RECORDS FOR THIS EXERCISE —
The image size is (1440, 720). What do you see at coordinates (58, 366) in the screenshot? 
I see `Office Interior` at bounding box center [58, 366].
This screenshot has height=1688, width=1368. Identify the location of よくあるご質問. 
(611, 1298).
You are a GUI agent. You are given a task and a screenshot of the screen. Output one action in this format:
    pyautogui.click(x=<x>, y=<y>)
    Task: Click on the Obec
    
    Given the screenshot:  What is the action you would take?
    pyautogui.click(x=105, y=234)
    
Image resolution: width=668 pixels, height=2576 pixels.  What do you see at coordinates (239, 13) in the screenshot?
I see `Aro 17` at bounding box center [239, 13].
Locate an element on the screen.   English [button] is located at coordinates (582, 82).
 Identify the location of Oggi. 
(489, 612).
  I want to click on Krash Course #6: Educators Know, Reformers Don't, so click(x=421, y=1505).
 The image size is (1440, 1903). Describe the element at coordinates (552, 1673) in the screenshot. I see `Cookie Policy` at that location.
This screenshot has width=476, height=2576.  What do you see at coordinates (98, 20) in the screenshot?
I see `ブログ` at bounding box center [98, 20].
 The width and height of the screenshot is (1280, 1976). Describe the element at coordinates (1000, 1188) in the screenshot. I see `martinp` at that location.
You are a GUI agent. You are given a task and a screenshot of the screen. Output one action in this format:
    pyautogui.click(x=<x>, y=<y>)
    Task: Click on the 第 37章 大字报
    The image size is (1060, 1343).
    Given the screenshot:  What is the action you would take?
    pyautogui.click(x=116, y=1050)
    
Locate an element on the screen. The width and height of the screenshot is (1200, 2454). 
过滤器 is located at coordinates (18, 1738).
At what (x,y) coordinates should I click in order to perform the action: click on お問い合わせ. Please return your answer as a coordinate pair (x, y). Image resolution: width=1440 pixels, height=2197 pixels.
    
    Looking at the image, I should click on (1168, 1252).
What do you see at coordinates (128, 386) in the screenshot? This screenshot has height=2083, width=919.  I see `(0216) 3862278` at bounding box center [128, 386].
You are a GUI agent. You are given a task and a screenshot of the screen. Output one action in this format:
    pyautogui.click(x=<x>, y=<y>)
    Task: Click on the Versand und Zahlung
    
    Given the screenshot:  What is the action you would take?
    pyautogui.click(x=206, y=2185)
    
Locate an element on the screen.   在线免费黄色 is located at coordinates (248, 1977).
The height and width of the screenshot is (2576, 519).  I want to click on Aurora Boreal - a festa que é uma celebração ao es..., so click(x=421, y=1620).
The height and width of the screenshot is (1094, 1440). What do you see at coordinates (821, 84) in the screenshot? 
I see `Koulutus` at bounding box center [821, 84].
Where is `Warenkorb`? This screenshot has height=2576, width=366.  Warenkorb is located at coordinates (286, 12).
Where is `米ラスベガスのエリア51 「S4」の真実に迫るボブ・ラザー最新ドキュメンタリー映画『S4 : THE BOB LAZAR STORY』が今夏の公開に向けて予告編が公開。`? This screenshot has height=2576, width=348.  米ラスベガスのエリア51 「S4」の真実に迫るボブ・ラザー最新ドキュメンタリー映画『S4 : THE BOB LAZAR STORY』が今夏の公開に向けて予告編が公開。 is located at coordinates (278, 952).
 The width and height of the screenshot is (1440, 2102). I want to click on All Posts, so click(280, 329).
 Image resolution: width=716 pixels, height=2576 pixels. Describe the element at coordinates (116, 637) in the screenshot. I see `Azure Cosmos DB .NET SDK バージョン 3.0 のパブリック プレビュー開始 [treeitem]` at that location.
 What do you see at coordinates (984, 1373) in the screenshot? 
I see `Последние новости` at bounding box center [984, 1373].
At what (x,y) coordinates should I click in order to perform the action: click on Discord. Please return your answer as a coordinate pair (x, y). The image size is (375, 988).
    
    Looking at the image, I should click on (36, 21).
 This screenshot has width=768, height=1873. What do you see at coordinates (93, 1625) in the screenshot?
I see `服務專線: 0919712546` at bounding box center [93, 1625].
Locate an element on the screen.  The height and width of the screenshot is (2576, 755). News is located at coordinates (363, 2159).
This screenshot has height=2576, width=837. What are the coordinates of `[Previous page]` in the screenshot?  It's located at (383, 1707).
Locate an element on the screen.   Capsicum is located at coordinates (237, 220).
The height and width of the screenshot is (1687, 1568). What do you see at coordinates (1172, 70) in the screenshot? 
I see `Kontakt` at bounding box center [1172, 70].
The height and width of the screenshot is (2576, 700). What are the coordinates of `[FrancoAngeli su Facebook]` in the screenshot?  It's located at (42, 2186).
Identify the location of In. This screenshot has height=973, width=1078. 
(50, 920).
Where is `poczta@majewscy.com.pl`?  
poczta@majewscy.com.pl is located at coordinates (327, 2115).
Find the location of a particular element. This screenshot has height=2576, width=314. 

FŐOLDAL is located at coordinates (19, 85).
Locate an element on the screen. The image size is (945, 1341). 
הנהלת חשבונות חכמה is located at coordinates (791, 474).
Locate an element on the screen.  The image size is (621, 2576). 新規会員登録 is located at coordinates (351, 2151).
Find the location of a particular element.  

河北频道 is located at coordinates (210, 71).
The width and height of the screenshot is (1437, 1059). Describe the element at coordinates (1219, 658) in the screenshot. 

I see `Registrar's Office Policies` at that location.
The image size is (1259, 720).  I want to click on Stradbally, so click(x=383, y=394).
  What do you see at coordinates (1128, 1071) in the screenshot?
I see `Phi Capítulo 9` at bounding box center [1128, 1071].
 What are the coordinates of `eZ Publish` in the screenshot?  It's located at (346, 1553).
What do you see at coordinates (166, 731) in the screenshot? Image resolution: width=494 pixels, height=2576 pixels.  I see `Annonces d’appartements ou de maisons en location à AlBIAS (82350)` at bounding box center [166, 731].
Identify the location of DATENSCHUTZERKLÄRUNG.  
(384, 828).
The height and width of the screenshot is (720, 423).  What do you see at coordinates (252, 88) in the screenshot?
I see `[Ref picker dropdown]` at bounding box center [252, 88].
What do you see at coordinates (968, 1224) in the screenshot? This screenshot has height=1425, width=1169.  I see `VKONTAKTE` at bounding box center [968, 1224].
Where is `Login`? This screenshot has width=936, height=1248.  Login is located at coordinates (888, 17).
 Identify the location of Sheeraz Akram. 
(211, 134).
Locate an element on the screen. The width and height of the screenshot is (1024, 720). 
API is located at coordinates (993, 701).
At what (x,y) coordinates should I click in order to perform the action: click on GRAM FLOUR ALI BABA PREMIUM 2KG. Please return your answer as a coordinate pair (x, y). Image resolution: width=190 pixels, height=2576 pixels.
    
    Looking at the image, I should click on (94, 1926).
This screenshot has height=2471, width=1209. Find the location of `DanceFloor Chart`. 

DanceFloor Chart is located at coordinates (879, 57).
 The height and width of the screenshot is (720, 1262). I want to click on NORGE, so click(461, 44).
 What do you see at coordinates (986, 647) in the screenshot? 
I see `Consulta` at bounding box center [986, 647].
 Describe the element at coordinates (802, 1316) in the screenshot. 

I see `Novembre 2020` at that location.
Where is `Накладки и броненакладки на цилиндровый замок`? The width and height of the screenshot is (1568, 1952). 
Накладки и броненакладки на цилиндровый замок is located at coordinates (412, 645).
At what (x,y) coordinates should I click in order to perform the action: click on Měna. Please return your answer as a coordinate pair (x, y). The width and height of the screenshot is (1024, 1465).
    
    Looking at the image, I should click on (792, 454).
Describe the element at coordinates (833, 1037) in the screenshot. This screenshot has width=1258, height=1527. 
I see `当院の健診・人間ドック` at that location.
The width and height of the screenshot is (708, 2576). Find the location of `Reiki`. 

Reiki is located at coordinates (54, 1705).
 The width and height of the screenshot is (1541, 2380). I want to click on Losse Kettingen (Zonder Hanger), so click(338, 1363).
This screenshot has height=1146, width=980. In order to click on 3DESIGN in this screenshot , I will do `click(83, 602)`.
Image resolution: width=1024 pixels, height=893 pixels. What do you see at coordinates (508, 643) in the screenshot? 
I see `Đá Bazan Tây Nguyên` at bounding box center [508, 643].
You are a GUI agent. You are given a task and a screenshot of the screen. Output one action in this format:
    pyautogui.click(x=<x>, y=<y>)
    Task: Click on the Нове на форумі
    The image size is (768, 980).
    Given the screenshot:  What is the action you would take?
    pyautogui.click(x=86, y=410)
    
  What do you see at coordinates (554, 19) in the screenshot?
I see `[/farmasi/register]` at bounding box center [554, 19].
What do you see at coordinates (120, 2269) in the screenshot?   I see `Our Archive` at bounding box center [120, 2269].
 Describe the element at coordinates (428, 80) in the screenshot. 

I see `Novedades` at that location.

TASK GOAL —
Start at the line containing "Task: Click on the Нове на форумі". Repeat it and each line after it, word for word, to the end of the records.

RESPONSE FOR THIS EXERCISE —
    Task: Click on the Нове на форумі
    The image size is (768, 980).
    Given the screenshot:  What is the action you would take?
    pyautogui.click(x=86, y=410)
    
  What do you see at coordinates (554, 19) in the screenshot?
I see `[/farmasi/register]` at bounding box center [554, 19].
What do you see at coordinates (120, 2269) in the screenshot?   I see `Our Archive` at bounding box center [120, 2269].
 Describe the element at coordinates (428, 80) in the screenshot. 

I see `Novedades` at that location.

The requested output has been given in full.